Copy out again, unchanged, the line that contains "ещё толком не" and every line after it down to the last line of the data.

DATA LISTING: Begin

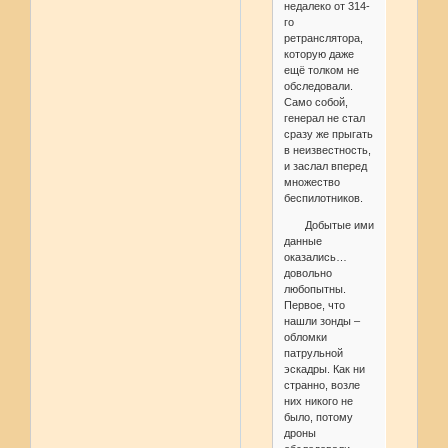
недалеко от 314-
го
ретранслятора,
которую даже
ещё толком не
обследовали.
Само собой,
генерал не стал
сразу же прыгать
в неизвестность,
и заслал вперед
множество
беспилотников.
Добытые ими
данные
оказались…
довольно
любопытны.
Первое, что
нашли зонды –
обломки
патрульной
эскадры. Как ни
странно, возле
них никого не
было, потому
дроны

DATA LISTING: End

→ YOUR SOLUTION:
ещё толком не
обследовали.
Само собой,
генерал не стал
сразу же прыгать
в неизвестность,
и заслал вперед
множество
беспилотников.
Добытые ими
данные
оказались…
довольно
любопытны.
Первое, что
нашли зонды –
обломки
патрульной
эскадры. Как ни
странно, возле
них никого не
было, потому
дроны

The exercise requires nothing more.